Do you know what else we have in OT theology? The idea that humans are guilty before God because of THEIR OWN sins and transgressions. My detractors seem to have missed the fact that Paul’s statements in Romans 3, for example, either come irectly from the OT or are allusions to OT verses. Think about that. The verses that are supposed to convince me (and us) that humanity inherited guilt (as opposed to becoming sinners and producing their own guilt) comes from that document (the Hebrew Bible) that doesn’t have a single verse in it about humans inheriting Adam’s guilt. For sure we inherit the conditions and nature that will PRODUCE sin and guilt BY OUR OWN HAND, but that is different than the traditional view. How ironic. Using OT citations (through the mouth of a NT writer quoting them) to prove an idea that isn’t in the OT.

So why is it that Paul breaks the silence about Adam and the human race in Romans 5:12? Why did we have to wait until Paul for someone to say something? The answer is simple. It wasn’t until Paul — living as he was in “post Jesus” Judaism (and the birth of Christianity) that Adam became a useful ANALOGY for something.

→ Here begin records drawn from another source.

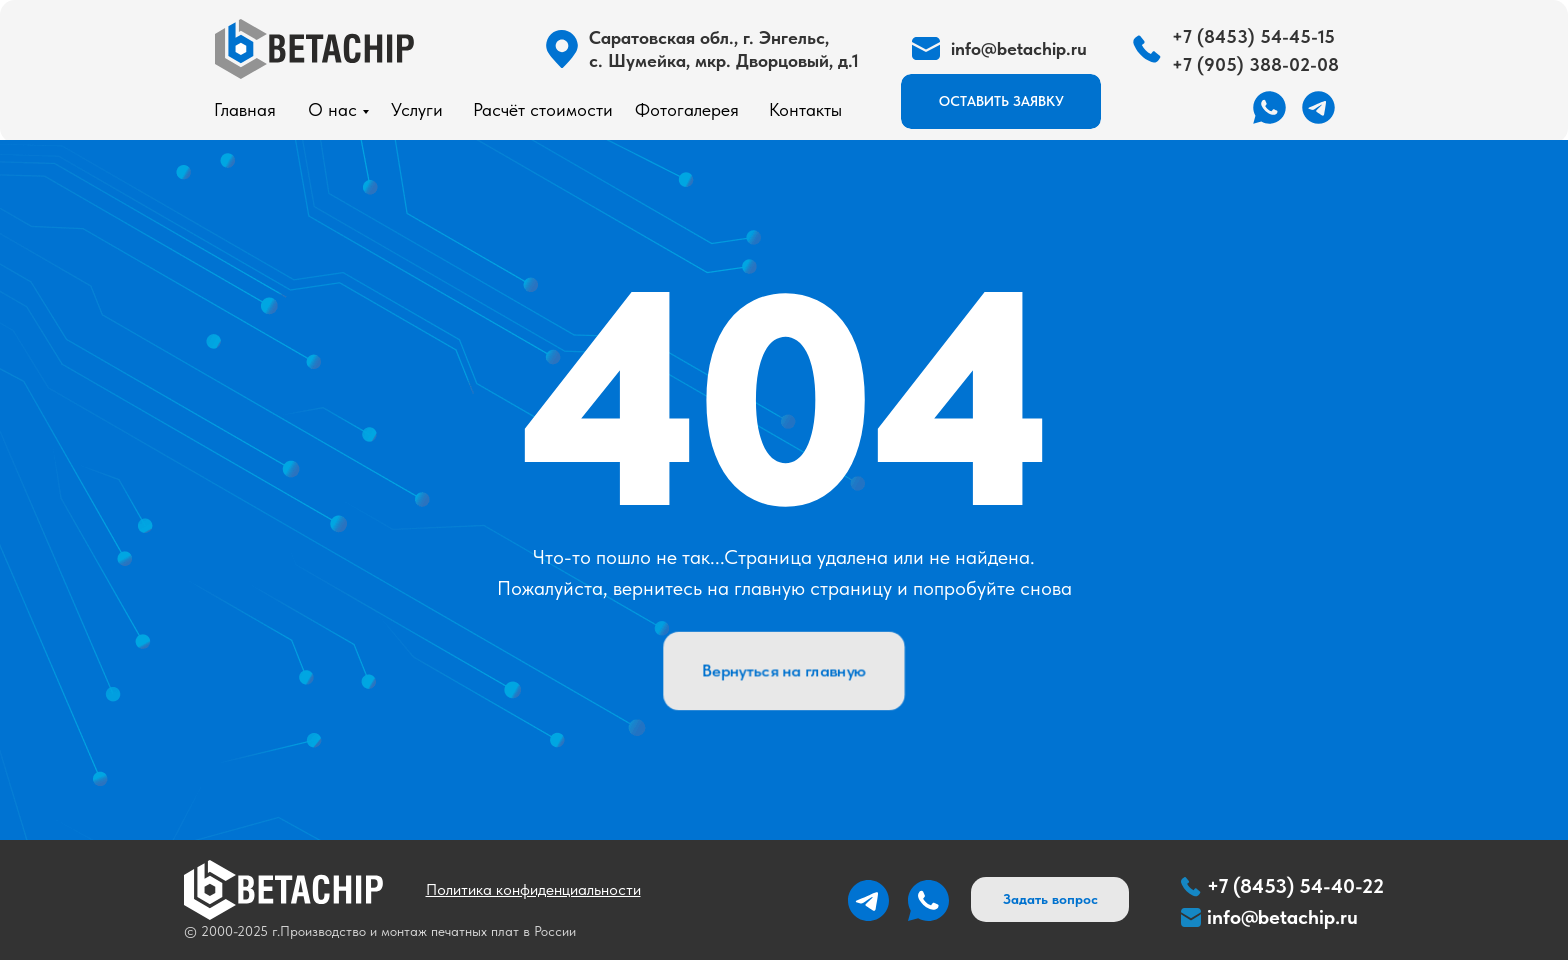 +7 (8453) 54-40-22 (1295, 886)
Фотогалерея (687, 109)
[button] (1001, 101)
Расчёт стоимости (543, 109)
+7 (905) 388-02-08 (1255, 64)
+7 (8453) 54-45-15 (1253, 36)
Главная (245, 109)
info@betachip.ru (1282, 917)
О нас (332, 109)
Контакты (805, 109)
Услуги (417, 109) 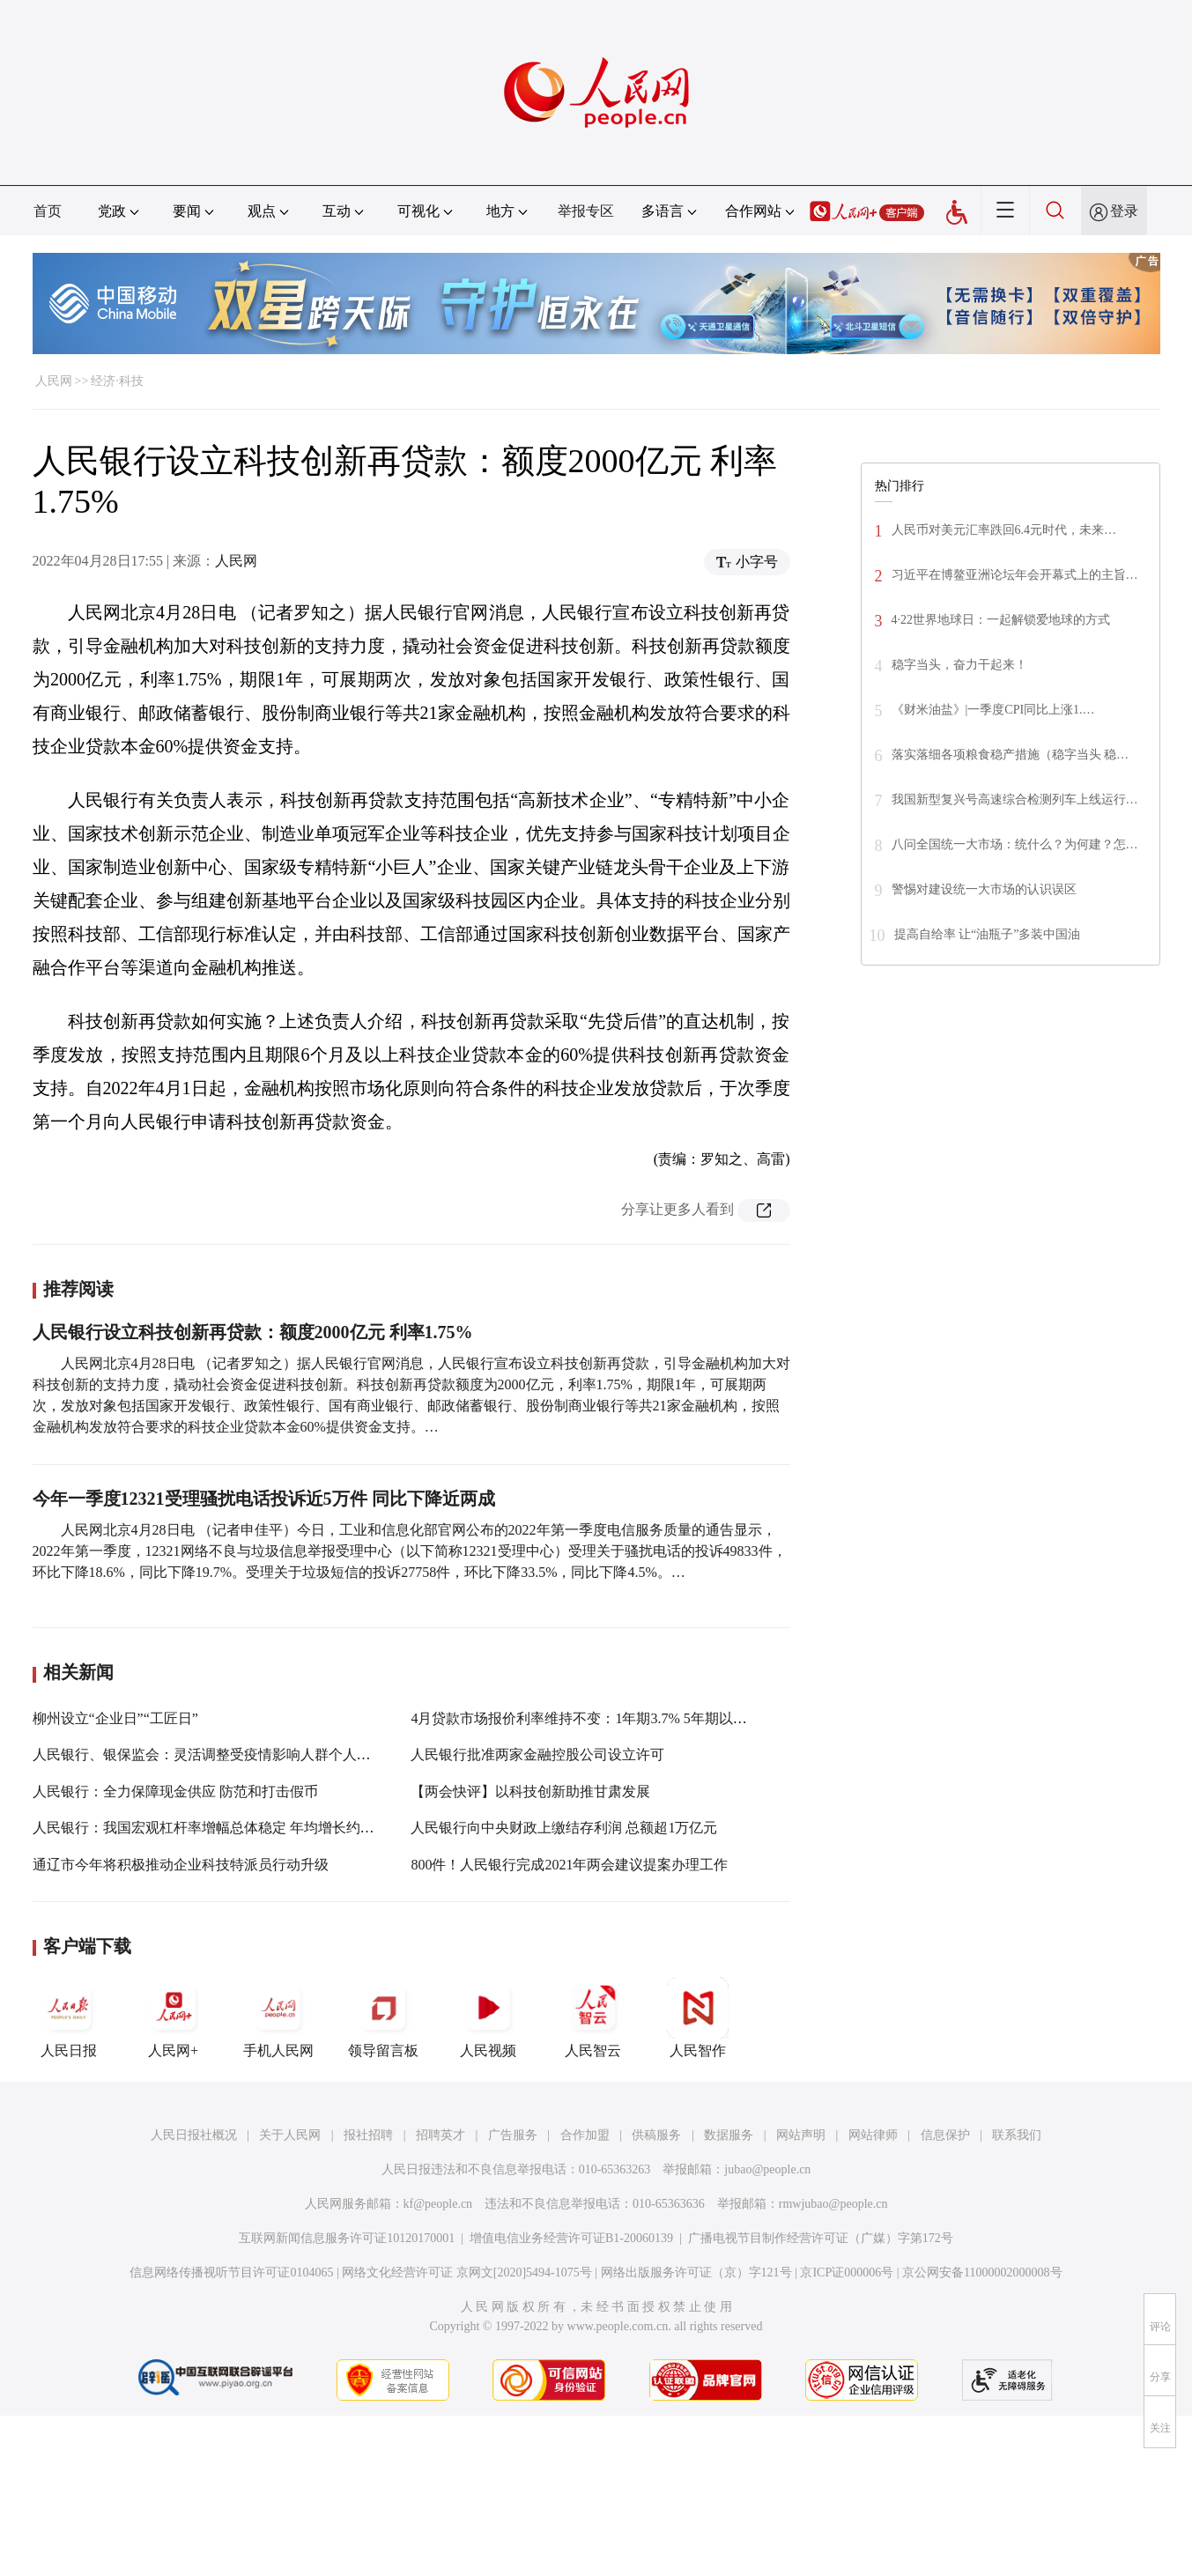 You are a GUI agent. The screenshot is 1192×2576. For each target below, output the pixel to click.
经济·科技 (117, 381)
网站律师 (873, 2135)
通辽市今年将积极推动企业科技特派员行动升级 (181, 1864)
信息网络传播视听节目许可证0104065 (231, 2272)
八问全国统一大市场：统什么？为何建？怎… (1015, 844)
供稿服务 (656, 2135)
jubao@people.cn (767, 2169)
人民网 (53, 381)
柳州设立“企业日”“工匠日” (115, 1718)
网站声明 (801, 2135)
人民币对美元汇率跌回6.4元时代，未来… (1004, 530)
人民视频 (488, 2017)
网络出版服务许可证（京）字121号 (696, 2272)
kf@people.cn (438, 2203)
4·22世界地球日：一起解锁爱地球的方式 (1001, 619)
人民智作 (698, 2017)
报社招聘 (368, 2135)
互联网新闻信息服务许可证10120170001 (347, 2238)
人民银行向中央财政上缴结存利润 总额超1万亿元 (564, 1827)
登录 (1124, 211)
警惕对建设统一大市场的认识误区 (984, 889)
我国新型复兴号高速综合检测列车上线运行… (1015, 799)
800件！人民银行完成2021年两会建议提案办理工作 (569, 1864)
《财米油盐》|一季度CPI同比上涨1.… (993, 709)
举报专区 (586, 211)
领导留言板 (383, 2017)
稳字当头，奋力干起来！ (959, 664)
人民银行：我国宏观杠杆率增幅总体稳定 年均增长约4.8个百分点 (233, 1827)
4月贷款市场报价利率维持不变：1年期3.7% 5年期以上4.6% (593, 1718)
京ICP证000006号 (846, 2272)
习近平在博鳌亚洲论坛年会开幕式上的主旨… (1015, 574)
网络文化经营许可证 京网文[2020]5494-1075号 (467, 2272)
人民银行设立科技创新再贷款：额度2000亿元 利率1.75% (253, 1332)
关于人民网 (290, 2135)
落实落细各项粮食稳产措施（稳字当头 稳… (1010, 754)
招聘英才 (440, 2135)
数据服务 (728, 2135)
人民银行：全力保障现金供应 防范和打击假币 (175, 1791)
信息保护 (945, 2135)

Paul brought up Adam and humanity for the specific purpose of comparing and contrasting Adam with Jesus, who in Paul’s thought became the “second Adam.”

I came across an article last week about Paul’s view of Romans 5:12. I now have two of them that discuss his theology in light of earlier Judaism (not the OT per se, due to the above difficulty). Both of them spend a lot of time talking about the Jewish sense of corporate identity. The idea that when one person does X the extended family and even a tribe might be cursed for it (or blessed). For sure this idea is part of Israelite culture (and the wider ANE). But neither article asks the question that logically extends from this observation: In view of how corporate responsibility is ingrained in Israelite thinking, why is it that not a single verse in the Hebrew Bible makes this point about Adam? The silence there is telling. Yes, I agree that what Adam did extended to the entire human race (there’s your corporate identity idea). But, as I noted several posts ago, I’m just asking HOW that is true. And of course, how that questioned is answered must deal with the Jesus problem – that Jesus is a lineal descendant of Adam.